→ **Task item**
Reproduce the entire listing below exactly.

→ **Record set**
>>
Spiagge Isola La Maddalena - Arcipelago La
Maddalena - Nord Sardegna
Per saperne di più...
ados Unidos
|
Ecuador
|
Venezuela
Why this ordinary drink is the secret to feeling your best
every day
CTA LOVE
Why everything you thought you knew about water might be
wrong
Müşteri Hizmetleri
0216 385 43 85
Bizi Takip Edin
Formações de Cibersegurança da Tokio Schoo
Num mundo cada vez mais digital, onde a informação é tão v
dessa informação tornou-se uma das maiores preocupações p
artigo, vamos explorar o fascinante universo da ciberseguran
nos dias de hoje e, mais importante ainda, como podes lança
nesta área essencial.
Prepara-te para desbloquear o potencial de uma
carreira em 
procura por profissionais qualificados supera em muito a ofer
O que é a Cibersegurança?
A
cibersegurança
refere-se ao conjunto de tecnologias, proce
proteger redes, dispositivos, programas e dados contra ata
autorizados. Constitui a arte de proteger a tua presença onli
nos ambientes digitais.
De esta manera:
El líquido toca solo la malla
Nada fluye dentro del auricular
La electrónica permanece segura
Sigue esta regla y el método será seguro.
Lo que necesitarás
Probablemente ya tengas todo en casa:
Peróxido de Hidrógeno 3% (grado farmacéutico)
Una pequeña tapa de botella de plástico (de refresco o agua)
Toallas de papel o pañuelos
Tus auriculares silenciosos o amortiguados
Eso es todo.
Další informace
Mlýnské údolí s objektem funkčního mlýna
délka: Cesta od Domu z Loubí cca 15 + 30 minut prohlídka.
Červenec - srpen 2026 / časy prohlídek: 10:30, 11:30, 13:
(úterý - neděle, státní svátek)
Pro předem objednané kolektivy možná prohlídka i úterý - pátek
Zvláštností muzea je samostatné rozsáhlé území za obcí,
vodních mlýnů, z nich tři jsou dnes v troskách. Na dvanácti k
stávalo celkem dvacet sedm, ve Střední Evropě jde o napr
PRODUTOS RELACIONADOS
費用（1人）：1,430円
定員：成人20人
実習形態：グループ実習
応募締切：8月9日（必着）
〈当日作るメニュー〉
<<
→ **Answer space**
Spiagge Isola La Maddalena - Arcipelago La
Maddalena - Nord Sardegna
Per saperne di più...
ados Unidos
|
Ecuador
|
Venezuela
Why this ordinary drink is the secret to feeling your best
every day
CTA LOVE
Why everything you thought you knew about water might be
wrong
Müşteri Hizmetleri
0216 385 43 85
Bizi Takip Edin
Formações de Cibersegurança da Tokio Schoo
Num mundo cada vez mais digital, onde a informação é tão v
dessa informação tornou-se uma das maiores preocupações p
artigo, vamos explorar o fascinante universo da ciberseguran
nos dias de hoje e, mais importante ainda, como podes lança
nesta área essencial.
Prepara-te para desbloquear o potencial de uma
carreira em 
procura por profissionais qualificados supera em muito a ofer
O que é a Cibersegurança?
A
cibersegurança
refere-se ao conjunto de tecnologias, proce
proteger redes, dispositivos, programas e dados contra ata
autorizados. Constitui a arte de proteger a tua presença onli
nos ambientes digitais.
De esta manera:
El líquido toca solo la malla
Nada fluye dentro del auricular
La electrónica permanece segura
Sigue esta regla y el método será seguro.
Lo que necesitarás
Probablemente ya tengas todo en casa:
Peróxido de Hidrógeno 3% (grado farmacéutico)
Una pequeña tapa de botella de plástico (de refresco o agua)
Toallas de papel o pañuelos
Tus auriculares silenciosos o amortiguados
Eso es todo.
Další informace
Mlýnské údolí s objektem funkčního mlýna
délka: Cesta od Domu z Loubí cca 15 + 30 minut prohlídka.
Červenec - srpen 2026 / časy prohlídek: 10:30, 11:30, 13:
(úterý - neděle, státní svátek)
Pro předem objednané kolektivy možná prohlídka i úterý - pátek
Zvláštností muzea je samostatné rozsáhlé území za obcí,
vodních mlýnů, z nich tři jsou dnes v troskách. Na dvanácti k
stávalo celkem dvacet sedm, ve Střední Evropě jde o napr
PRODUTOS RELACIONADOS
費用（1人）：1,430円
定員：成人20人
実習形態：グループ実習
応募締切：8月9日（必着）
〈当日作るメニュー〉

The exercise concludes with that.